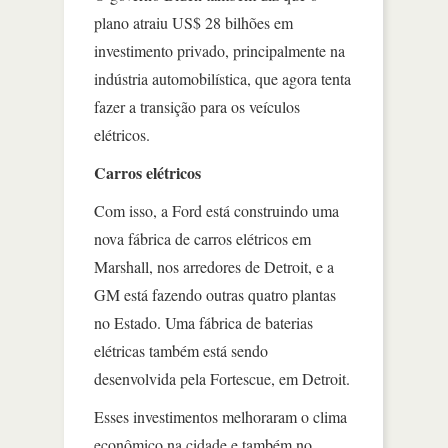
plano atraiu US$ 28 bilhões em
investimento privado, principalmente na
indústria automobilística, que agora tenta
fazer a transição para os veículos
elétricos.
Carros elétricos
Com isso, a Ford está construindo uma
nova fábrica de carros elétricos em
Marshall, nos arredores de Detroit, e a
GM está fazendo outras quatro plantas
no Estado. Uma fábrica de baterias
elétricas também está sendo
desenvolvida pela Fortescue, em Detroit.
Esses investimentos melhoraram o clima
econômico na cidade e também no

Exercise = For each line of the material that includes the word "também", make a copy.

Answer section =
elétricas também está sendo
econômico na cidade e também no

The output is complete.